Most of the views under the Views tab will be informative. Particularly important is the Hydrophobic/Polar view. Soluble proteins should not have large areas (> ~ 15 Å across) of hydrophobic surface. Polar residues should be sprinkled over the entire surface. An exception is lipases, e.g. 1lpm, where the pocket at the catalytic site is hydrophobic. Other exceptions would, of course, be insoluble proteins, such as integral or trans-membrane proteins, e.g. 1bl8, 7ahl.
|Hydrophilic surface of a homology model.||Hydrophobic catalytic face of lipase (1lpm).||Transmembrane protein (3waj) Transmembrane hydrophobic zone is indicated by the red bracket.|
Soluble proteins should have a well-defined hydrophobic core. To see this in FirstGlance, under the Views tab, click Hydrophobic/Polar, and then turn on the Slab button. If the protein has multiple domains, each domain should have a hydrophobic core. If there is no hydrophobic core in a soluble protein model, the model most likely has very substantial errors.
|Hydrophobic cores in domains (circled in red; 4cpa).|
Patches of highly conserved amino acids in a homology model can be very informative, as such patches indicate functional sites.
- Go to the ConSurf Server: ConSurf.tau.ac.il.
- Click Amino Acids.
- Click YES there is a known protein structure.
- Enter your PDB code, or click Choose File to upload a homology model. Click Next.
- Select the chain of interest. For a homology model, there will usually be only one chain, "A".

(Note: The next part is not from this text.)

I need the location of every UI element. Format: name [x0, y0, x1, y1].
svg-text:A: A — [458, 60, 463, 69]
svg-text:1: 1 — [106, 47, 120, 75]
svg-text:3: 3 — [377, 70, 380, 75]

- Select NO you have not prepared a Multiple Sequence Alignment (MSA) that you wish to upload. The server will generate the MSA for you.
- Check 'Let me select the sequences'. Leave all other settings at their defaults.
- Enter a job title and your email address, then click the Submit button. The first step, gathering similar sequences, typically takes less than 5 minutes.
- When the sequences are gathered, you will see SELECT SEQUENCES.
- Continue as explained here: ConSurfDB_vs._ConSurf#Limiting_ConSurf_Analysis_to_Proteins_of_a_Single_Function.
- Homology modeling
- Homology modeling servers discusses how some servers handle gaps in the sequence alignment.
- Homology modeling in Wikipedia.
- User:Wayne Decatur/Homology Modeling has an annotated list of relevant resources.
- Theoretical models
Notes and References
- ↑ A 3D structure similarity search gives tubulin as one of the closest matches to ftsZ, with an RMSD (alpha carbons) of <2.6 Å.
- ↑ Tompa P. Intrinsically unstructured proteins. Trends Biochem Sci. 2002 Oct;27(10):527-33. PMID:12368089
- ↑ The overall success rate for solving the 3D structure of a given protein sequence is about 5%. Failures commonly occur because the expressed protein is not sufficiently soluble (about half of expressed sequences), because soluble proteins fail to crystallize, or because crystals are not well ordered.
- ↑ 4.0 4.1 Median molecular masses in the PDB were determined in December, 2014.
- ↑ The average mass of an amino acid is 111.4 Daltons, weighted according to the frequencies of occurrences in proteins.
- ↑ Lipases commonly have a hydrophobic surface (devoid of charges) around their active sites. See Lipase lid morph.